Dans chacune de mes histoires, que ce soit dans mes nouvelles ou mes romans, les protagonistes sont des individus ordinaires. Je ne suis pas attiré par les personnages idéaux évoluant dans un monde utopique. Ce qui m'intéresse, ce sont les êtres humains marginalisés dans notre société : ceux qui ont faim et pleurent, ceux qui pêchent et prient, ceux qui travaillent la terre de leurs mains pour subsister, les doux vieillards sans abri, les enfants orphelins vendant des mouchoirs, les jeunes rejetés... Ce sont eux qui captent le plus mon attention, et je m'efforcerai toujours d'écrire à leur sujet, dans l'espoir que mes mots parviendront un jour à ceux qui peuvent leur tendre la main.
 
  •  Quel message souhaitez-vous transmettre à travers ces histoires ?
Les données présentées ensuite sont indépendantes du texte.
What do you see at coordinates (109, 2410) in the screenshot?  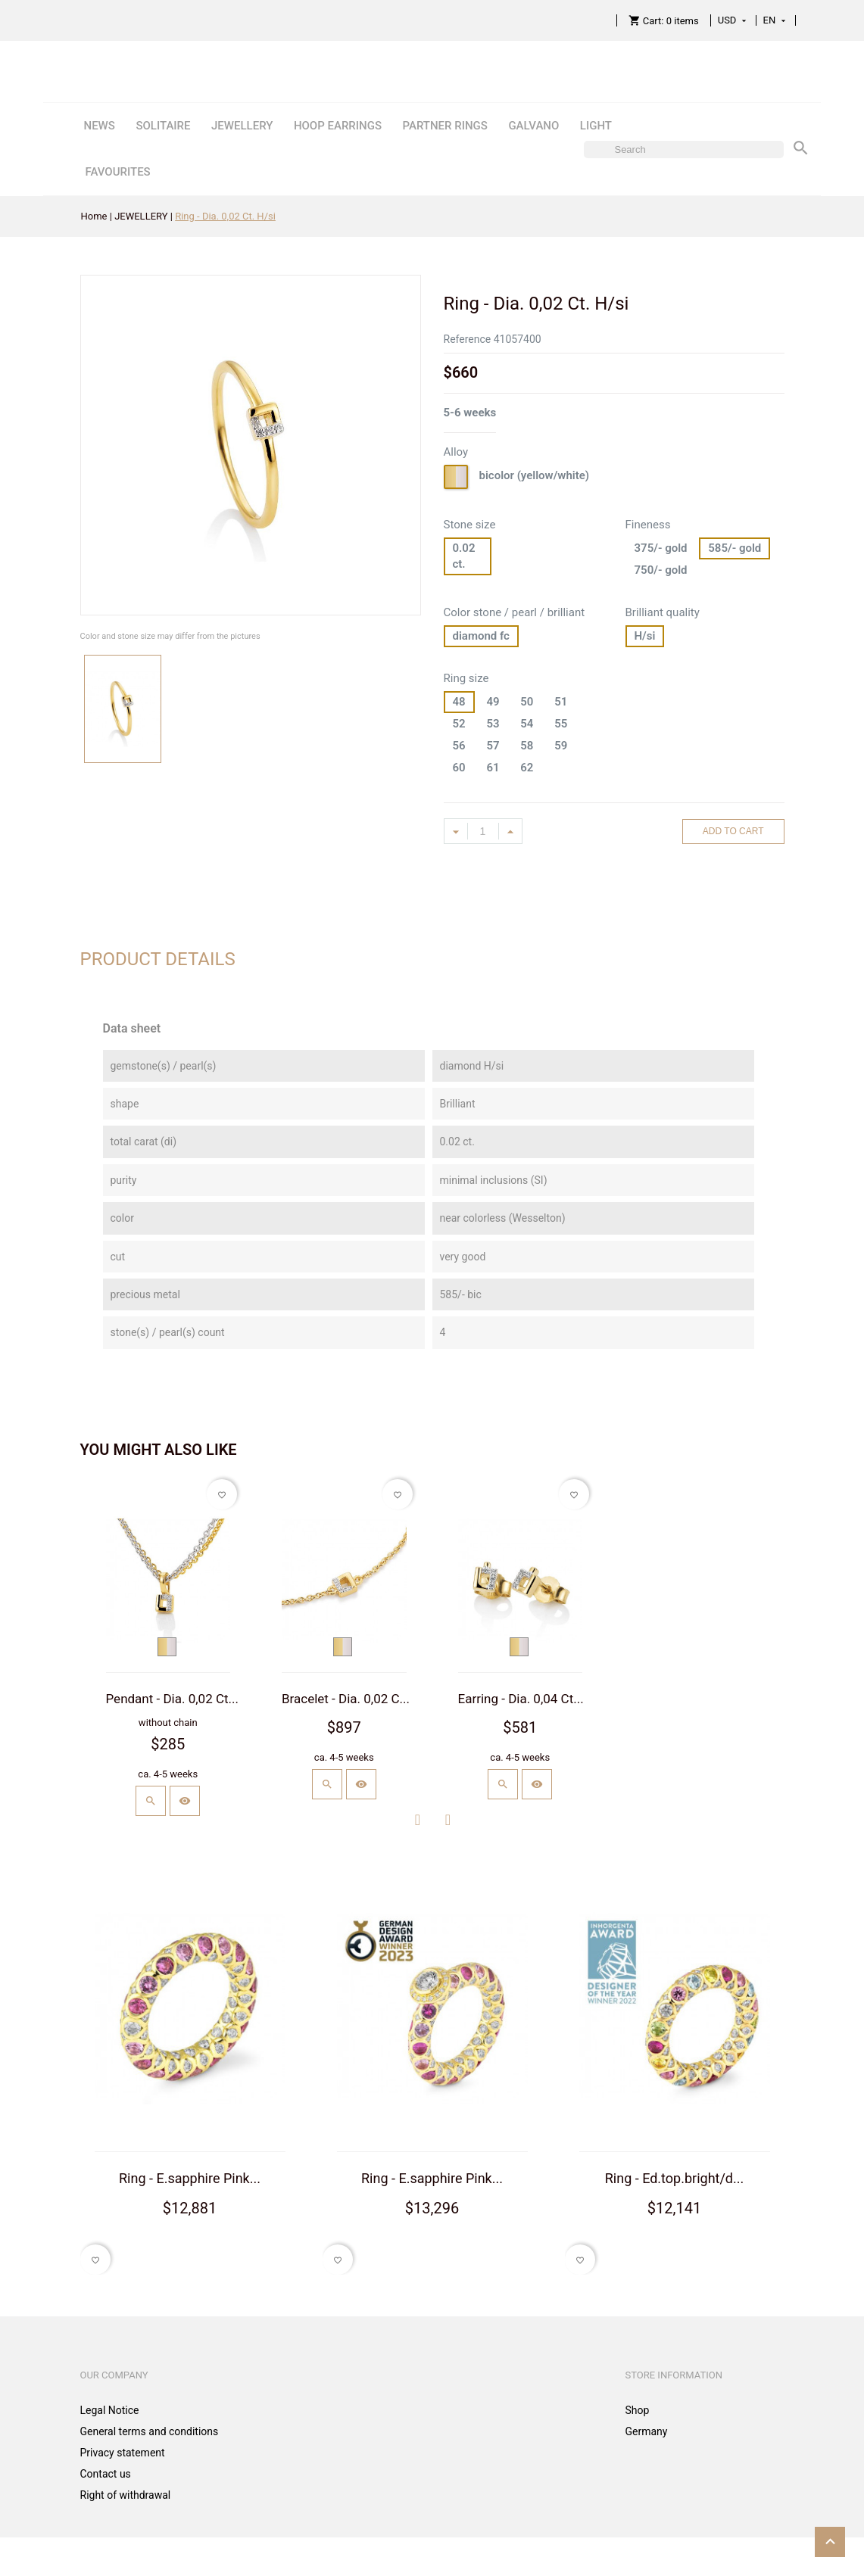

Je crois que quiconque plongera dans l'œuvre que j'ai essayé de composer dans une langue étouffée par le vacarme découvrira qu'elle trouve toujours un chemin dans les marges. Une langue qui, malgré ses blessures, détient la plénitude. Une langue qui leur susurrera : n'hésitez pas à contempler la laideur de notre existence, car nous l'avons façonnée et nous devons la défier.
 
  • Quelle est l'importance de l'écriture dans votre vie ?
 
Pour moi, l'écriture est bien plus qu'une simple activité de loisir ; c'est une vocation qui absorbe tout mon temps et requiert un engagement total. Depuis mes débuts en 2015, je me suis rendu compte que c'était un travail titanesque, demandant des sacrifices considérables. Inspiré par les paroles du grand écrivain américain Bukowski, j'ai choisi de consacrer exclusivement mon énergie à l'écriture, convaincu que si l'on se lance, il faut aller jusqu'au bout. Lorsque j'ai publié mon premier roman, j'ai dû naviguer seul, sans conseils ni guides. Chaque aspect, de l'écriture à la correction en passant par la conception de la couverture, j'ai tout accompli moi-même.

Fort de cette expérience solitaire, j'ai ressenti le devoir d'aider les jeunes auteurs, de leur transmettre les connaissances que j'ai acquises afin de faciliter leur propre cheminement littéraire. Ainsi, je m'efforce d'offrir des ateliers et des conseils dès que possible, convaincu que partager mon savoir est non seulement un devoir, mais aussi une source d'enrichissement mutuel.
 
  • Y a-t-il des éléments autobiographiques dans vos nouvelles ?

Dans chaque récit, quel que soit le thème abordé, je laisse toujours transparaître une part intime de moi-même. C'est pourquoi j'opte systématiquement pour la première personne du singulier. À maintes reprises, j'ai dévoilé des facettes de ma vie, des secrets enfouis, mais je les ai toujours présentés sous le voile protecteur de la fiction, brouillant ainsi les frontières entre réalité et imagination.

Cette ambiguïté délibérée laisse le lecteur dans un état d'incertitude, se demandant si ce qu'il découvre relève de l'auteur ou d'un personnage inventé. C'est dans ce flou artistique que réside, à mes yeux, une partie de la magie de l'écriture : cette capacité à fusionner le vécu et l'inventé, à créer un espace où la vérité et la fiction se confondent, laissant à chacun le loisir d'interpréter à sa guise.